WORK TO BE COMPLETED —
Pictures must be left out. Retype exactly the lines from the one containing "combatir en Ucrania" through the last line of the records below.

Stored items from a collection
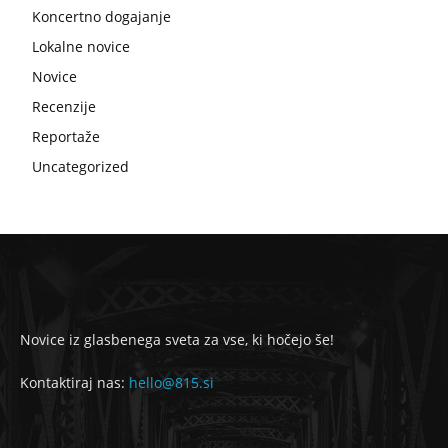
Koncertno dogajanje
Lokalne novice
Novice
Recenzije
Reportaže
Uncategorized
Novice iz glasbenega sveta za vse, ki hočejo še!
Kontaktiraj nas:
hello@815.si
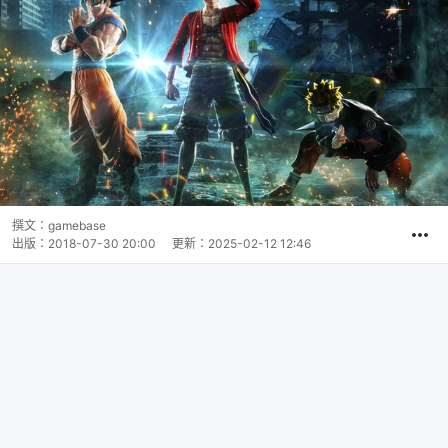
撰文：
gamebase
出版：
2018-07-30 20:00
更新：
2025-02-12 12:46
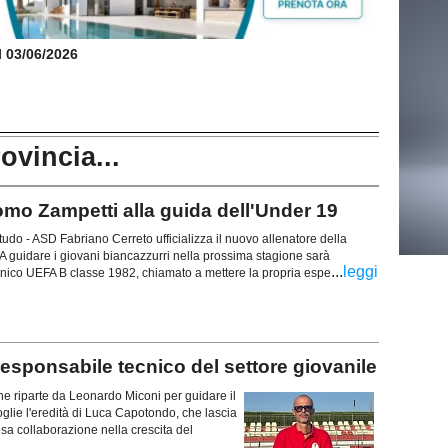
il 03/06/2026
rovincia...
 Zampetti alla guida dell'Under 19
tudo - ASD Fabriano Cerreto ufficializza il nuovo allenatore della
 guidare i giovani biancazzurri nella prossima stagione sarà
...
leggi
nico UEFA B classe 1982, chiamato a mettere la propria espe
sponsabile tecnico del settore giovanile
e riparte da Leonardo Miconi per guidare il
oglie l'eredità di Luca Capotondo, che lascia
osa collaborazione nella crescita del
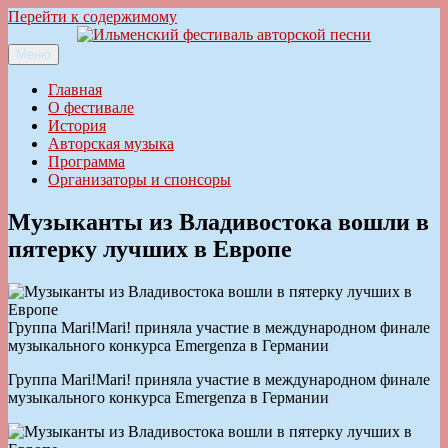
Перейти к содержимому
Меню
Ильменский фестиваль авторской песни
Главная
О фестивале
История
Авторская музыка
Программа
Организаторы и спонсоры
Музыканты из Владивостока вошли в
пятерку лучших в Европе
Группа Mari!Mari! приняла участие в международном финале
музыкального конкурса Emergenza в Германии
Группа Mari!Mari! приняла участие в международном финале
музыкального конкурса Emergenza в Германии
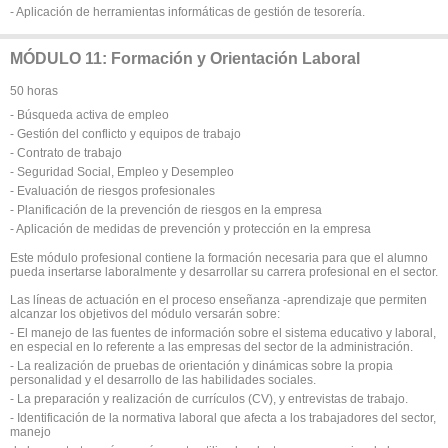
- Aplicación de herramientas informáticas de gestión de tesorería.
MÓDULO 11: Formación y Orientación Laboral
50 horas
- Búsqueda activa de empleo
- Gestión del conflicto y equipos de trabajo
- Contrato de trabajo
- Seguridad Social, Empleo y Desempleo
- Evaluación de riesgos profesionales
- Planificación de la prevención de riesgos en la empresa
- Aplicación de medidas de prevención y protección en la empresa
Este módulo profesional contiene la formación necesaria para que el alumno
pueda insertarse laboralmente y desarrollar su carrera profesional en el sector.
Las líneas de actuación en el proceso enseñanza -aprendizaje que permiten
alcanzar los objetivos del módulo versarán sobre:
- El manejo de las fuentes de información sobre el sistema educativo y laboral,
en especial en lo referente a las empresas del sector de la administración.
- La realización de pruebas de orientación y dinámicas sobre la propia
personalidad y el desarrollo de las habilidades sociales.
- La preparación y realización de currículos (CV), y entrevistas de trabajo.
- Identificación de la normativa laboral que afecta a los trabajadores del sector,
manejo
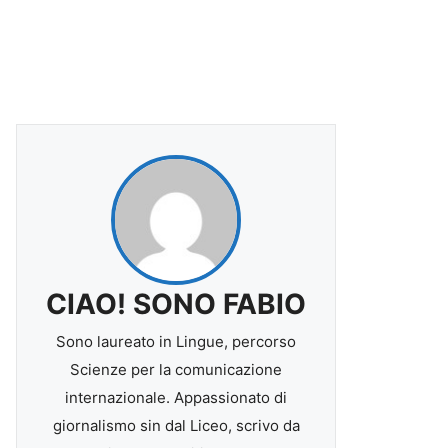
CIAO! SONO FABIO
Sono laureato in Lingue, percorso
Scienze per la comunicazione
internazionale. Appassionato di
giornalismo sin dal Liceo, scrivo da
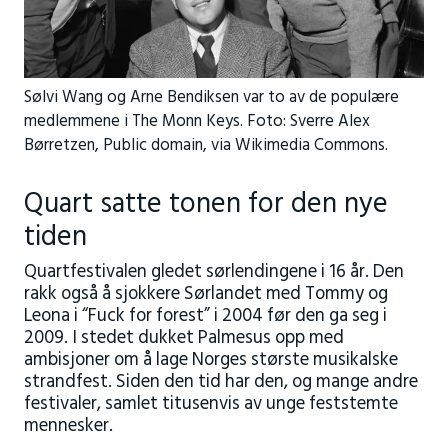
Sølvi Wang og Arne Bendiksen var to av de populære
medlemmene i The Monn Keys. Foto: Sverre Alex
Børretzen, Public domain, via Wikimedia Commons.
Quart satte tonen for den nye
tiden
Quartfestivalen gledet sørlendingene i 16 år. Den
rakk også å sjokkere Sørlandet med Tommy og
Leona i “Fuck for forest” i 2004 før den ga seg i
2009. I stedet dukket Palmesus opp med
ambisjoner om å lage Norges største musikalske
strandfest. Siden den tid har den, og mange andre
festivaler, samlet titusenvis av unge feststemte
mennesker.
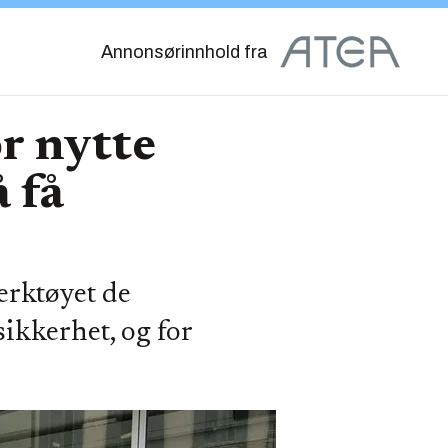
Annonsørinnhold fra
or nytte
 få
erktøyet de
ikkerhet, og for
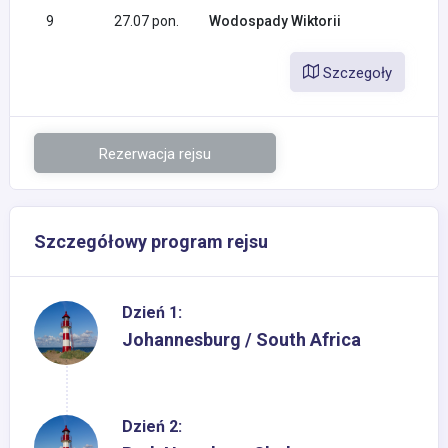
9
27.07 pon.
Wodospady Wiktorii
Szczegoły
Rezerwacja rejsu
Szczegółowy program rejsu
Dzień 1:
Johannesburg / South Africa
Dzień 2:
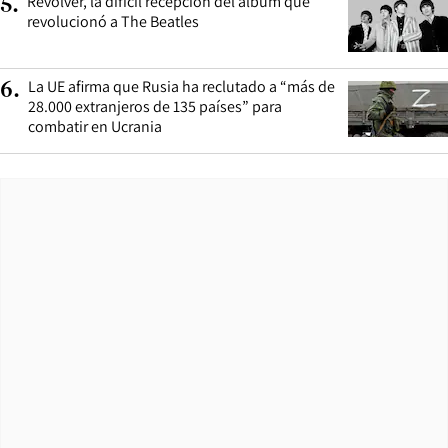
Revolver, la difícil recepción del álbum que
5
.
revolucionó a The Beatles
La UE afirma que Rusia ha reclutado a “más de
6
.
28.000 extranjeros de 135 países” para
combatir en Ucrania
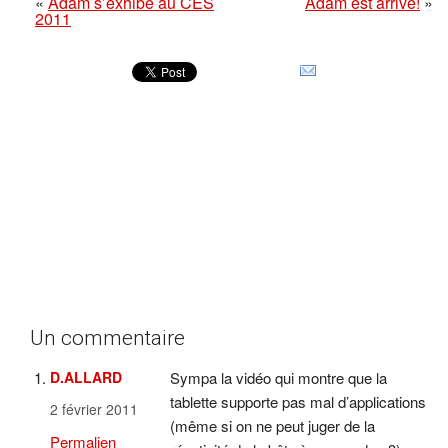
«
Adam s’exhibe au CES
Adam est arrivé!
»
2011
Un commentaire
D.ALLARD
Sympa la vidéo qui montre que la
tablette supporte pas mal d’applications
2 février 2011
(même si on ne peut juger de la
Permalien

SOLUTION FOR THIS TASK —
combatir en Ucrania
«
Adam s’exhibe au CES
Adam est arrivé!
»
2011
Un commentaire
D.ALLARD
Sympa la vidéo qui montre que la
tablette supporte pas mal d’applications
2 février 2011
(même si on ne peut juger de la
Permalien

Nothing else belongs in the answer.